* [TO DO]
Each record below must come back exactly as written; its pictures must not.

* [Records excerpted from a collection]
========================================

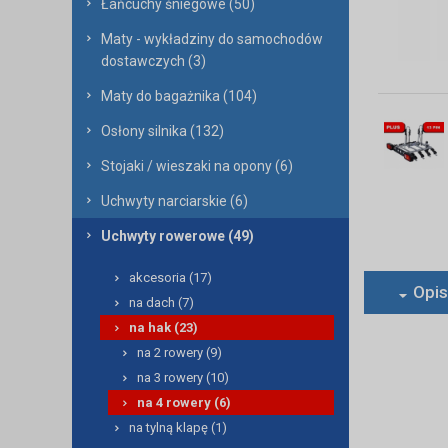
Łańcuchy śniegowe (50)
Maty - wykładziny do samochodów
dostawczych (3)
Maty do bagażnika (104)
Osłony silnika (132)
Stojaki / wieszaki na opony (6)
Uchwyty narciarskie (6)
Uchwyty rowerowe (49)
akcesoria (17)
Opis
na dach (7)
na hak (23)
na 2 rowery (9)
na 3 rowery (10)
na 4 rowery (6)
na tylną klapę (1)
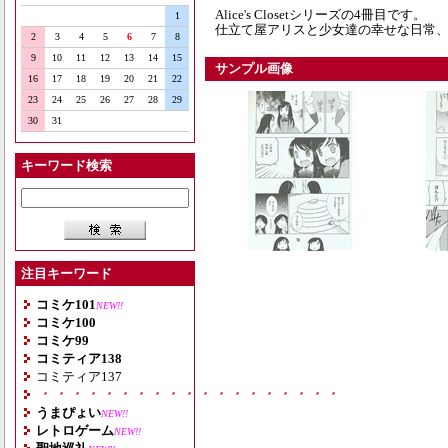
Alice's Closetシリーズの4冊目です。
1
仕立て屋アリスと少女達の幸せな日常
2
3
4
5
6
7
8
9
10
11
12
13
14
15
サンプル画像
16
17
18
19
20
21
22
23
24
25
26
27
28
29
30
31
キーワード検索
注目キーワード
コミケ101
NEW!!
コミケ100
コミケ99
コミティア138
コミティア137
・・・・・・・・・・・・・・・・・・・
うまぴょい
NEW!!
レトロゲーム
NEW!!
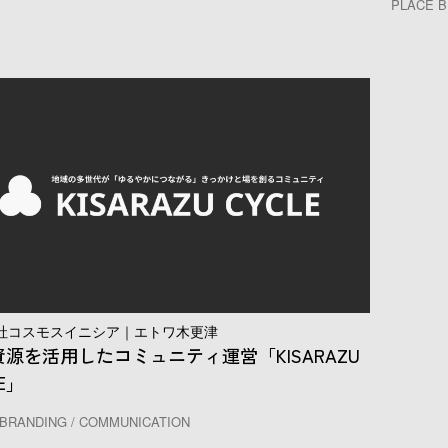
PLACE B
社コスモスイニシア｜エトワ木更津
源を活用したコミュニティ運営「KISARAZU
E」
BRANDING / COMMUNICATION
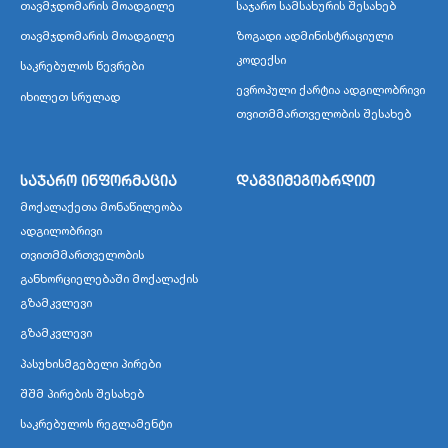
თავმჯდომარის მოადგილე
საჯარო სამსახურის შესახებ
თავმჯდომარის მოადგილე
ზოგადი ადმინისტრაციული
კოდექსი
საკრებულოს წევრები
ევროპული ქარტია ადგილობრივი
იხილეთ სრულად
თვითმმართველობის შესახებ
საჯარო ინფორმაცია
დაგვიმეგობრდით
მოქალაქეთა მონაწილეობა
ადგილობრივი
თვითმმართველობის
განხორციელებაში მოქალაქის
გზამკვლევი
გზამკვლევი
პასუხისმგებელი პირები
შშმ პირების შესახებ
საკრებულოს რეგლამენტი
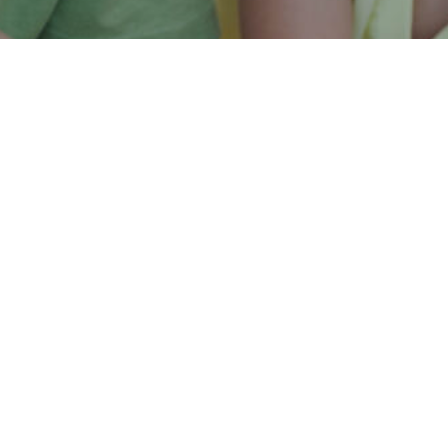
e y allí, destacados especialistas expondrán
economía y tendencias relacionadas a la
 y 12 años).
Buenos Aires Kidsfluence, un evento que analiza las
diversión de los más pequeños.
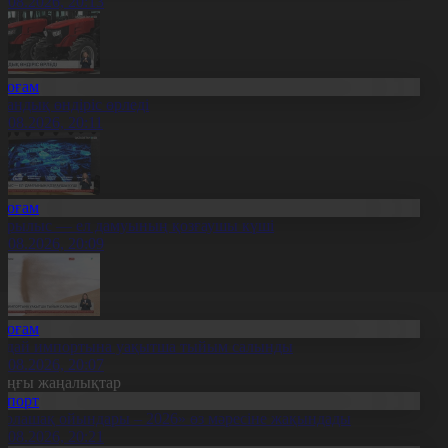
8.08.2026, 20:13
Қоғам
тандық өндіріс өрледі
8.08.2026, 20:11
Қоғам
ұрылыс — ел дамуының қозғаушы күші
8.08.2026, 20:09
Қоғам
идай импортына уақытша тыйым салынды
8.08.2026, 20:07
оңғы жаңалықтар
Спорт
Болашақ ойындары – 2026» өз мәресіне жақындады
8.08.2026, 20:21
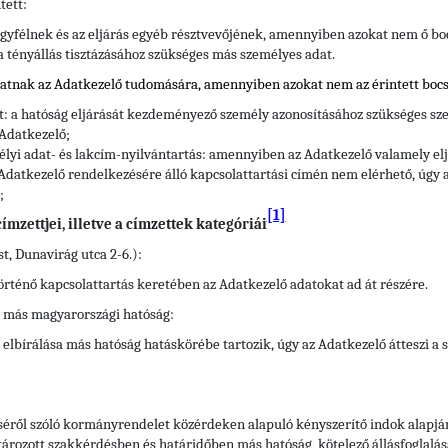
tett:
gyfélnek és az eljárás egyéb résztvevőjének, amennyiben azokat nem ő bo
 a tényállás tisztázásához szükséges más személyes adat.
hatnak az Adatkezelő tudomására, amennyiben azokat nem az érintett bocs
tt: a hatóság eljárását kezdeményező személy azonosításához szükséges sze
 Adatkezelő;
élyi adat- és lakcím-nyilvántartás: amennyiben az Adatkezelő valamely e
Adatkezelő rendelkezésére álló kapcsolattartási címén nem elérhető, úgy a
;
[1]
mzettjei, illetve a címzettek kategóriái
t, Dunavirág utca 2-6.):
történő kapcsolattartás keretében az Adatkezelő adatokat ad át részére.
ő más magyarországi hatóság:
elbírálása más hatóság hatáskörébe tartozik, úgy az Adatkezelő átteszi a
éséről szóló kormányrendelet közérdeken alapuló kényszerítő indok alapjá
tározott szakkérdésben és határidőben más hatóság kötelező állásfoglalásá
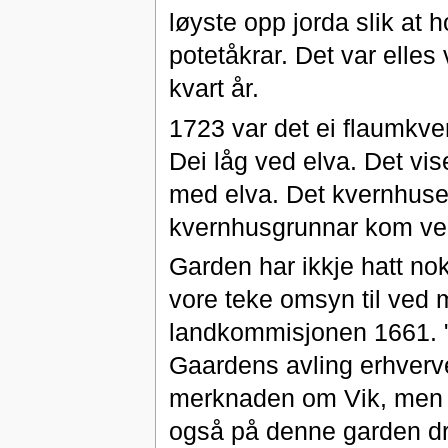
løyste opp jorda slik at h
potetåkrar. Det var elles
kvart år.
1723 var det ei flaumkver
Dei låg ved elva. Det vis
med elva. Det kvernhuset
kvernhusgrunnar kom vek
Garden har ikkje hatt no
vore teke omsyn til ved m
landkommisjonen 1661. 
Gaardens avling erhverve
merknaden om Vik, men i t
også på denne garden dri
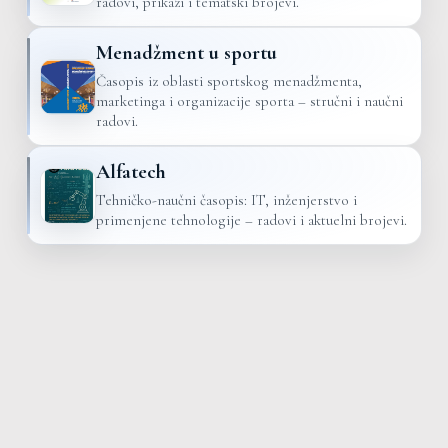
radovi, prikazi i tematski brojevi.
Menadžment u sportu
Časopis iz oblasti sportskog menadžmenta,
marketinga i organizacije sporta – stručni i naučni
radovi.
Alfatech
Tehničko-naučni časopis: IT, inženjerstvo i
primenjene tehnologije – radovi i aktuelni brojevi.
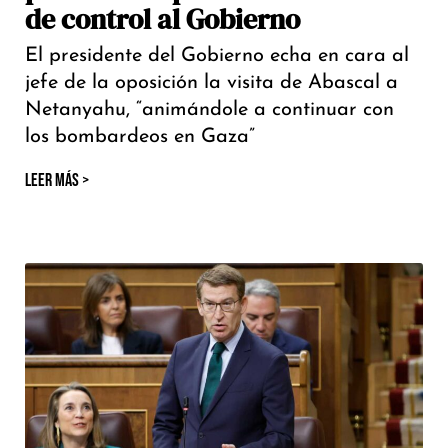
de control al Gobierno
El presidente del Gobierno echa en cara al
jefe de la oposición la visita de Abascal a
Netanyahu, “animándole a continuar con
los bombardeos en Gaza”
LEER MÁS >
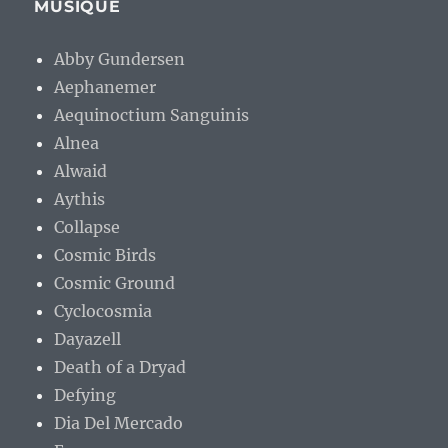
MUSIQUE
Abby Gundersen
Aephanemer
Aequinoctium Sanguinis
Alnea
Alwaid
Aythis
Collapse
Cosmic Birds
Cosmic Ground
Cyclocosmia
Dayazell
Death of a Dryad
Defying
Dia Del Mercado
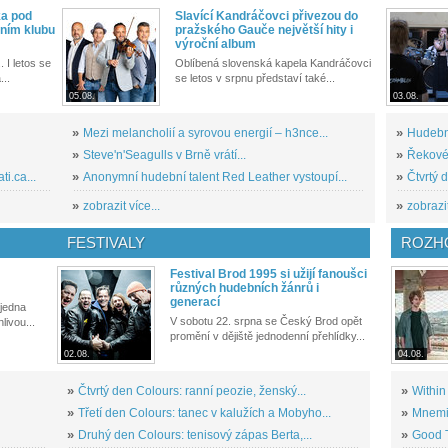
ka pod
Slavící Kandráčovci přivezou do
ním klubu
pražského Gauče největší hity i
výroční album
. I letos se
Oblíbená slovenská kapela Kandráčovci
...
se letos v srpnu představí také...
05.08.
03.08.
»
Mezi melancholií a syrovou energií – h3nce...
»
Hudební
»
Steve'n'Seagulls v Brně vrátí...
»
Řekové 
i.ca...
»
Anonymní hudební talent Red Leather vystoupí...
»
Čtvrtý 
»
zobrazit více...
»
zobrazit
FESTIVALY
ROZH
Festival Brod 1995 si užijí fanoušci
různých hudebních žánrů i
generací
 jedna
V sobotu 22. srpna se Český Brod opět
livou...
promění v dějiště jednodenní přehlídky...
02.08.
04.08.
»
Čtvrtý den Colours: ranní peozie, ženský...
»
Within
»
Třetí den Colours: tanec v kalužích a Mobyho...
»
Mnemic
»
Druhý den Colours: tenisový zápas Berta,...
»
Good T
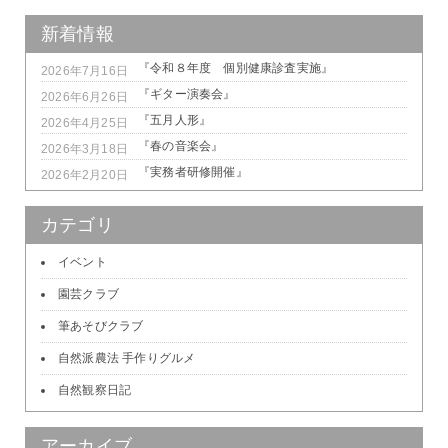
新着情報
『令和８年度 個別健康診査実施』
2026年7月16日
『ギター演奏会』
2026年6月26日
『五月人形』
2026年4月25日
『春の音楽会』
2026年3月18日
『実務者研修開催』
2026年2月20日
カテゴリ
イベント
園芸クラブ
筆あそびクラブ
自然派農法 手作りグルメ
自然観察日記
アーカイブ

========================================

* [EXPECTED OUTPUT]
Łańcuchy śniegowe (50)
Maty - wykładziny do samochodów
dostawczych (3)
Maty do bagażnika (104)
Osłony silnika (132)
Stojaki / wieszaki na opony (6)
Uchwyty narciarskie (6)
Uchwyty rowerowe (49)
akcesoria (17)
Opis
na dach (7)
na hak (23)
na 2 rowery (9)
na 3 rowery (10)
na 4 rowery (6)
na tylną klapę (1)
Alice's Closetシリーズの4冊目です。
1
仕立て屋アリスと少女達の幸せな日常
2
3
4
5
6
7
8
9
10
11
12
13
14
15
サンプル画像
16
17
18
19
20
21
22
23
24
25
26
27
28
29
30
31
キーワード検索
注目キーワード
コミケ101
NEW!!
コミケ100
コミケ99
コミティア138
コミティア137
・・・・・・・・・・・・・・・・・・・
うまぴょい
NEW!!
レトロゲーム
NEW!!
PLACE B
社コスモスイニシア｜エトワ木更津
源を活用したコミュニティ運営「KISARAZU
E」
BRANDING / COMMUNICATION
თავმჯდომარის მოადგილე
საჯარო სამსახურის შესახებ
თავმჯდომარის მოადგილე
ზოგადი ადმინისტრაციული
კოდექსი
საკრებულოს წევრები
ევროპული ქარტია ადგილობრივი
იხილეთ სრულად
თვითმმართველობის შესახებ
საჯარო ინფორმაცია
დაგვიმეგობრდით
მოქალაქეთა მონაწილეობა
ადგილობრივი
თვითმმართველობის
განხორციელებაში მოქალაქის
გზამკვლევი
გზამკვლევი
პასუხისმგებელი პირები
შშმ პირების შესახებ
საკრებულოს რეგლამენტი
e y allí, destacados especialistas expondrán
economía y tendencias relacionadas a la
 y 12 años).
Buenos Aires Kidsfluence, un evento que analiza las
diversión de los más pequeños.
8.08.2026, 20:13
Қоғам
тандық өндіріс өрледі
8.08.2026, 20:11
Қоғам
ұрылыс — ел дамуының қозғаушы күші
8.08.2026, 20:09
Қоғам
идай импортына уақытша тыйым салынды
8.08.2026, 20:07
оңғы жаңалықтар
Спорт
Болашақ ойындары – 2026» өз мәресіне жақындады
8.08.2026, 20:21
tett:
gyfélnek és az eljárás egyéb résztvevőjének, amennyiben azokat nem ő bo
 a tényállás tisztázásához szükséges más személyes adat.
hatnak az Adatkezelő tudomására, amennyiben azokat nem az érintett bocs
tt: a hatóság eljárását kezdeményező személy azonosításához szükséges sze
 Adatkezelő;
élyi adat- és lakcím-nyilvántartás: amennyiben az Adatkezelő valamely e
Adatkezelő rendelkezésére álló kapcsolattartási címén nem elérhető, úgy a
;
[1]
mzettjei, illetve a címzettek kategóriái
t, Dunavirág utca 2-6.):
történő kapcsolattartás keretében az Adatkezelő adatokat ad át részére.
ő más magyarországi hatóság:
elbírálása más hatóság hatáskörébe tartozik, úgy az Adatkezelő átteszi a
éséről szóló kormányrendelet közérdeken alapuló kényszerítő indok alapjá
tározott szakkérdésben és határidőben más hatóság kötelező állásfoglalásá
løyste opp jorda slik at h
potetåkrar. Det var elles
kvart år.
1723 var det ei flaumkver
Dei låg ved elva. Det vis
med elva. Det kvernhuset
kvernhusgrunnar kom vek
Garden har ikkje hatt no
vore teke omsyn til ved m
landkommisjonen 1661. 
Gaardens avling erhverve
merknaden om Vik, men i t
også på denne garden dri
radovi, prikazi i tematski brojevi.
Menadžment u sportu
Časopis iz oblasti sportskog menadžmenta,
marketinga i organizacije sporta – stručni i naučni
radovi.
Alfatech
Tehničko-naučni časopis: IT, inženjerstvo i
primenjene tehnologije – radovi i aktuelni brojevi.
de control al Gobierno
El presidente del Gobierno echa en cara al
jefe de la oposición la visita de Abascal a
Netanyahu, “animándole a continuar con
los bombardeos en Gaza”
LEER MÁS >
MUSIQUE
Abby Gundersen
Aephanemer
Aequinoctium Sanguinis
Alnea
Alwaid
Aythis
Collapse
Cosmic Birds
Cosmic Ground
Cyclocosmia
Dayazell
Death of a Dryad
Defying
Dia Del Mercado
ka pod
Slavící Kandráčovci přivezou do
ním klubu
pražského Gauče největší hity i
výroční album
. I letos se
Oblíbená slovenská kapela Kandráčovci
...
se letos v srpnu představí také...
05.08.
03.08.
»
Mezi melancholií a syrovou energií – h3nce...
»
Hudební
»
Steve'n'Seagulls v Brně vrátí...
»
Řekové 
i.ca...
»
Anonymní hudební talent Red Leather vystoupí...
»
Čtvrtý 
»
zobrazit více...
»
zobrazit
FESTIVALY
ROZH
Festival Brod 1995 si užijí fanoušci
různých hudebních žánrů i
generací
 jedna
V sobotu 22. srpna se Český Brod opět
livou...
promění v dějiště jednodenní přehlídky...
02.08.
04.08.
»
Čtvrtý den Colours: ranní peozie, ženský...
»
Within
»
Třetí den Colours: tanec v kalužích a Mobyho...
»
Mnemic
»
Druhý den Colours: tenisový zápas Berta,...
»
Good T
新着情報
『令和８年度 個別健康診査実施』
2026年7月16日
『ギター演奏会』
2026年6月26日
『五月人形』
2026年4月25日
『春の音楽会』
2026年3月18日
『実務者研修開催』
2026年2月20日
カテゴリ
イベント
園芸クラブ
筆あそびクラブ
自然派農法 手作りグルメ
自然観察日記
アーカイブ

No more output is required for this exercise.